Well, lol, I vote for the Nigerian Dwarf Goat. Surprise, Surprise! They are so friendly and inquisitive. They come in an amazing aray of color. They produce wonderful, healthful, milk. They usually kid multiples, so it's easy to increase your herd size. They are hardier then they look! Good luck.


----------



## Jessaba (May 13, 2010)

I have both Pygmy and Nigerians and I must say I Love Nigerians best. I love my pygmies too, but my nigis are my fav. They have very unique colors/patterns, blue eyes. IMO any baby goat steals my heart...especially bottle babies


----------



## parkinsonfarms (May 11, 2011)

Thanks everyone, 
It's kinda hard to find a bottle baby that is close. I'm looking though.
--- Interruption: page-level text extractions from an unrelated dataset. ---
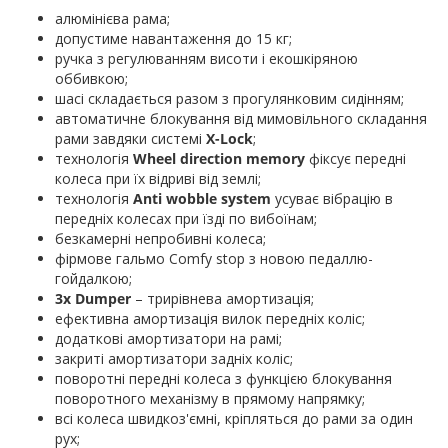
алюмінієва рама;
допустиме навантаження до 15 кг;
ручка з регулюванням висоти і екошкіряною
оббивкою;
шасі складається разом з прогулянковим сидінням;
автоматичне блокування від мимовільного складання
рами завдяки системі
X-Lock
;
технологія
Wheel direction memory
фіксує передні
колеса при їх відриві від землі;
технологія
Anti wobble system
усуває вібрацію в
передніх колесах при їзді по вибоїнам;
безкамерні непробивні колеса;
фірмове гальмо Comfy stop з новою педаллю-
гойдалкою;
3х Dumper
– трирівнева амортизація;
ефективна амортизація вилок передніх коліс;
додаткові амортизатори на рамі;
закриті амортизатори задніх коліс;
поворотні передні колеса з функцією блокування
поворотного механізму в прямому напрямку;
всі колеса швидкоз'ємні, кріпляться до рами за один
рух;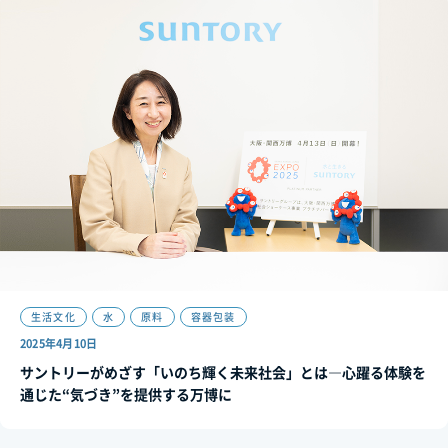
生活文化
水
原料
容器包装
2025年4月10日
サントリーがめざす「いのち輝く未来社会」とは―心躍る体験を
通じた“気づき”を提供する万博に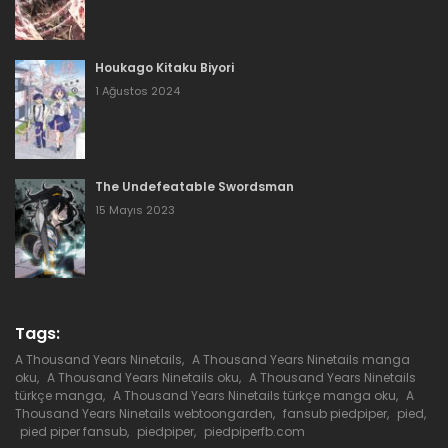
21 Ocak 2021
Bölüm 63
Houkago Kitaku Biyori
21 Ocak 2021
1 Ağustos 2024
Bölüm 62
21 Ocak 2021
The Undefeatable Swordsman
Bölüm 61
15 Mayıs 2023
21 Ocak 2021
Bölüm 60
21 Ocak 2021
Tags:
A Thousand Years Ninetails
,
A Thousand Years Ninetails manga
Bölüm 59
oku
,
A Thousand Years Ninetails oku
,
A Thousand Years Ninetails
türkçe manga
,
A Thousand Years Ninetails türkçe manga oku
,
A
21 Ocak 2021
Thousand Years Ninetails webtoongarden
,
fansub piedpiper
,
pied
,
pied piper fansub
,
piedpiper
,
piedpiperfb.com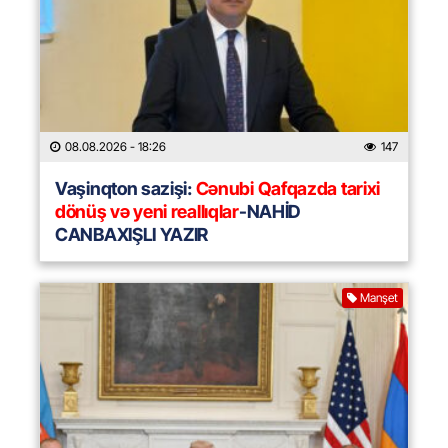
08.08.2026
- 18:26
147
Vaşinqton sazişi:
Cənubi Qafqazda tarixi
dönüş və yeni reallıqlar
-NAHİD
CANBAXIŞLI YAZIR
Manşet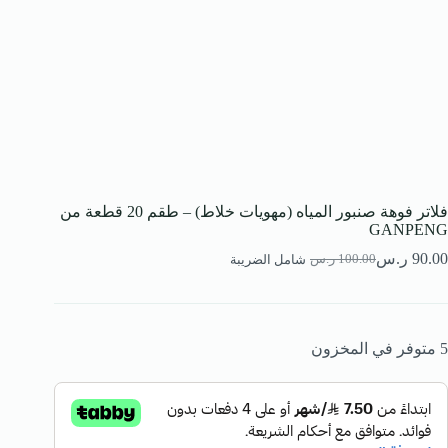
فلاتر فوهة صنبور المياه (مهويات خلاط) – طقم 20 قطعة من
GANPENG
90.00
ر.س
100.00
ر.س
شامل الضريبة
5 متوفر في المخزون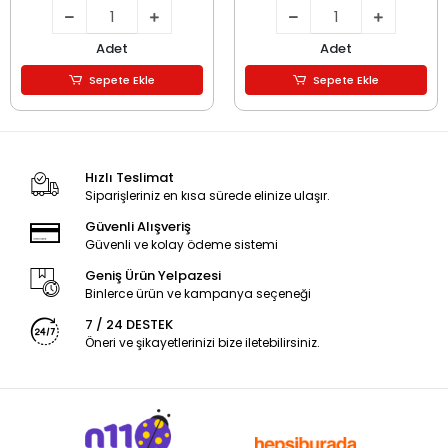
Adet
Adet
Sepete Ekle
Sepete Ekle
Hızlı Teslimat
Siparişleriniz en kısa sürede elinize ulaşır.
Güvenli Alışveriş
Güvenli ve kolay ödeme sistemi
Geniş Ürün Yelpazesi
Binlerce ürün ve kampanya seçeneği
7 / 24 DESTEK
Öneri ve şikayetlerinizi bize iletebilirsiniz.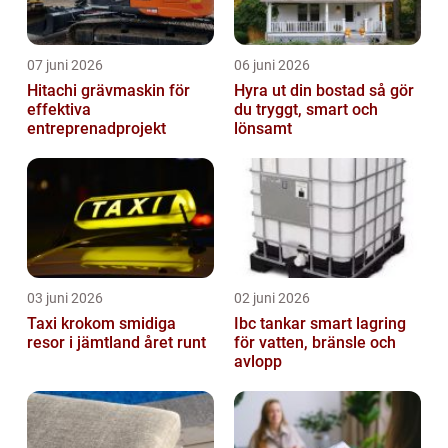
07 juni 2026
06 juni 2026
Hitachi grävmaskin för
Hyra ut din bostad så gör
effektiva
du tryggt, smart och
entreprenadprojekt
lönsamt
03 juni 2026
02 juni 2026
Taxi krokom smidiga
Ibc tankar smart lagring
resor i jämtland året runt
för vatten, bränsle och
avlopp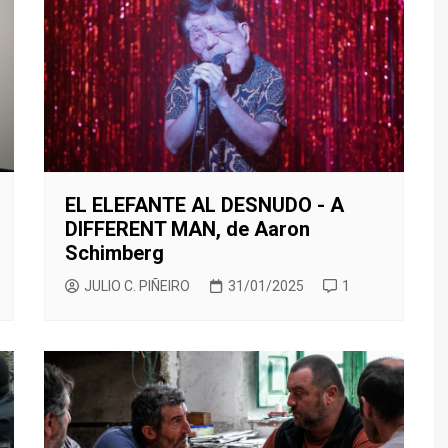
TED LASSO
CINEMA NOVO
SILEÑO
ENECIA
BORED TO DEATH
THE BEAR
XICANO
ALENCIA
BREAKING BAD
TRUE DETECTIVE
ESTIVAL DE CINE ITALIANO
CALIFORNICATION
E MADRID
COMMUNITY
ESTIVAL DE SERIES DE
CÓMO CONOCÍ A VUESTRA
ADRID
MADRE
EL ELEFANTE AL DESNUDO - A
DARK
DIFFERENT MAN, de Aaron
EL MINISTERIO DEL TIEMPO
Schimberg
EUPHORIA
JULIO C. PIÑEIRO
31/01/2025
1
HOMELAND
FARIÑA
GLEE
JUEGO DE TRONOS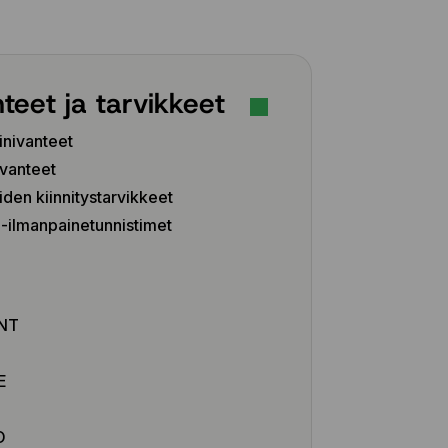
teet ja tarvikkeet
inivanteet
vanteet
iden kiinnitystarvikkeet
ilmanpainetunnistimet
Z
NT
E
O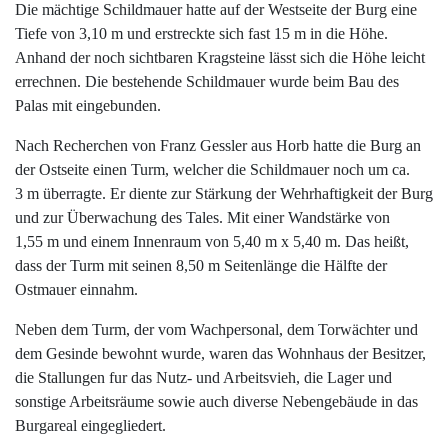
Die mächtige Schildmauer hatte auf der Westseite der Burg eine
Tiefe von 3,10 m und erstreckte sich fast 15 m in die Höhe.
Anhand der noch sichtbaren Kragsteine lässt sich die Höhe leicht
errechnen. Die bestehende Schildmauer wurde beim Bau des
Palas mit eingebunden.
Nach Recherchen von Franz Gessler aus Horb hatte die Burg an
der Ostseite einen Turm, welcher die Schildmauer noch um ca.
3 m überragte. Er diente zur Stärkung der Wehrhaftigkeit der Burg
und zur Überwachung des Tales. Mit einer Wandstärke von
1,55 m und einem Innenraum von 5,40 m x 5,40 m. Das heißt,
dass der Turm mit seinen 8,50 m Seitenlänge die Hälfte der
Ostmauer einnahm.
Neben dem Turm, der vom Wachpersonal, dem Torwächter und
dem Gesinde bewohnt wurde, waren das Wohnhaus der Besitzer,
die Stallungen fur das Nutz- und Arbeitsvieh, die Lager und
sonstige Arbeitsräume sowie auch diverse Nebengebäude in das
Burgareal eingegliedert.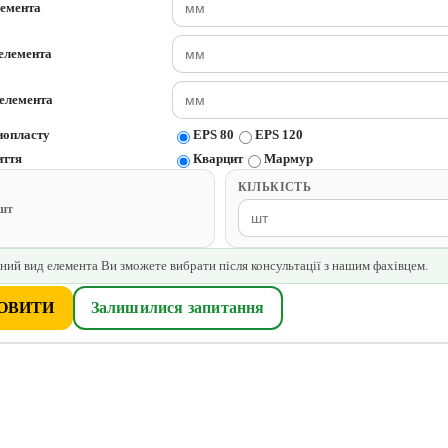
лемента
елемента
елемента
нопласту
EPS 80
EPS 120
иття
Кварцит
Мармур
КІЛЬКІСТЬ
/шт
ний вид елемента Ви зможете вибрати після консультації з нашим фахівцем.
ОВИТИ
Залишилися запитання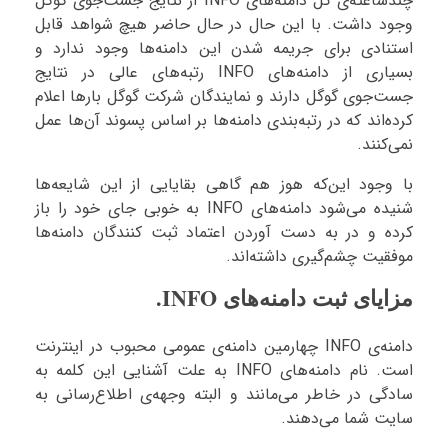
چندساعته‌ی کل دامنه‌های INFO از نتایج جست‌جوی گوگل
وجود داشت. با این حال در حال حاضر هیچ شواهد قابل
استنادی برای جریمه شدن این دامنه‌ها وجود ندارد و
بسیاری از دامنه‌های INFO رتبه‌های عالی در نتایج
جست‌جوی گوگل دارند و نمایندگان شرکت گوگل بارها اعلام
کرده‌اند که در رتبه‌بندی دامنه‌ها بر اساس پسوند آن‌ها عمل
نمی‌کنند.
با وجود این‌که هوز هم گاهی بقایایی از این شایعه‌ها
شنیده می‌شود دامنه‌های INFO به خوبی جای خود را باز
کرده و در به دست آوردن اعتماد ثبت کنندگان دامنه‌ها
موفقیت چشم‌گیری داشته‌‌اند.
مزایای ثبت دامنه‌های INFO.
دامنه‌ی INFO چهارمین دامنه‌ی عمومی محبوب در اینترنت
است. نام دامنه‌های INFO به علت آشنایی این کلمه به
سادگی در خاطر می‌مانند و البته وجهه‌ی اطلاع‌رسانی به
سایت شما می‌دهند.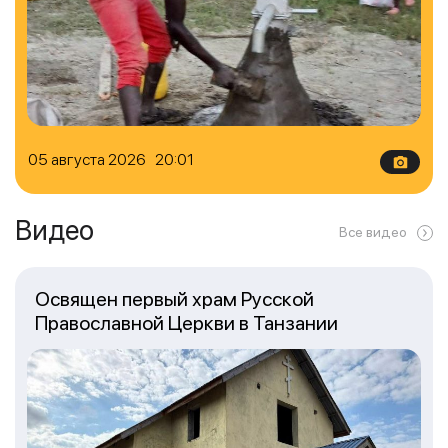
05 августа 2026 20:01
Видео
Все видео
Освящен первый храм Русской
Православной Церкви в Танзании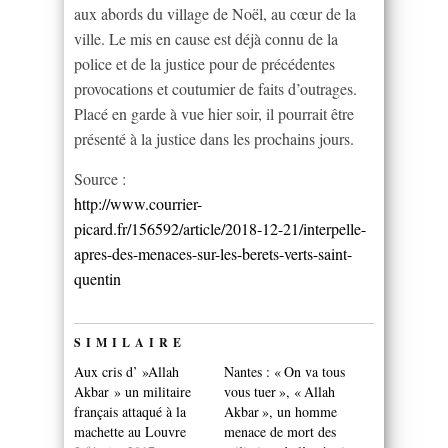
aux abords du village de Noël, au cœur de la
ville. Le mis en cause est déjà connu de la
police et de la justice pour de précédentes
provocations et coutumier de faits d’outrages.
Placé en garde à vue hier soir, il pourrait être
présenté à la justice dans les prochains jours.
Source :
http://www.courrier-
picard.fr/156592/article/2018-12-21/interpelle-
apres-des-menaces-sur-les-berets-verts-saint-
quentin
SIMILAIRE
Aux cris d’ »Allah
Nantes : « On va tous
Akbar » un militaire
vous tuer », « Allah
français attaqué à la
Akbar », un homme
machette au Louvre
menace de mort des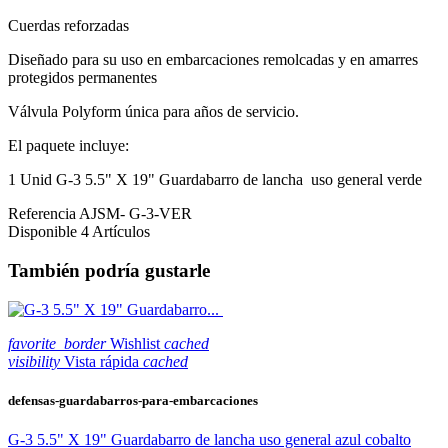
Cuerdas reforzadas
Diseñado para su uso en embarcaciones remolcadas y en amarres
protegidos permanentes
Válvula Polyform única para años de servicio.
El paquete incluye:
1 Unid G-3 5.5" X 19" Guardabarro de lancha uso general verde
Referencia
AJSM- G-3-VER
Disponible
4 Artículos
También podría gustarle
favorite_border
Wishlist
cached
visibility
Vista rápida
cached
defensas-guardabarros-para-embarcaciones
G-3 5.5" X 19" Guardabarro de lancha uso general azul cobalto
I'm thinking we will probably get him a Nigerian because we already have a Nigerian Doe.


----------



## parkinsonfarms (May 11, 2011)

Can Pygmy's have blue eyes?


----------



## Jessaba (May 13, 2010)

Pygmies can only have blue eyes if they are mixed with Nigerians  So there is still nigerian in them...full pygmies do not have blue eyes


----------



## parkinsonfarms (May 11, 2011)

Okay Thanks.


----------



## ettasmama (Jun 27, 2010)

It might be a hard season to get bottle babies around there since I know many try to have their babies born in spring to avoing the cold winters but you might try looking in IA and southern NE as well since you are so close.


----------



## parkinsonfarms (May 11, 2011)

Okay. Thanks. Well I did find some bottle babies but the people sold them a little while before I called. Darn the bad luck!


----------



## parkinsonfarms (May 11, 2011)

Well I found two bottle babies but I'm not getting them because the guy wants 150 each as bottle babies and not registered.


----------



## KW Farms (Jun 21, 2008)

Favorite mini breed: Nigerian Dwarf
Why: Love their temperaments and personalities. They don't eat as much as the big goats, but still give a good amount of milk. They also don't take up as much room as larger breeds. Their size makes them easy for many different people to handle. There are many more shows held for nigerians vs. most other mini breeds. They are able to be registered in the largest dairy goat registry (ADGA). They are known for throwing good sized litters and being fairly easy kidders. And lastly they come in all different colors and markings. I'm sure I forgot something... 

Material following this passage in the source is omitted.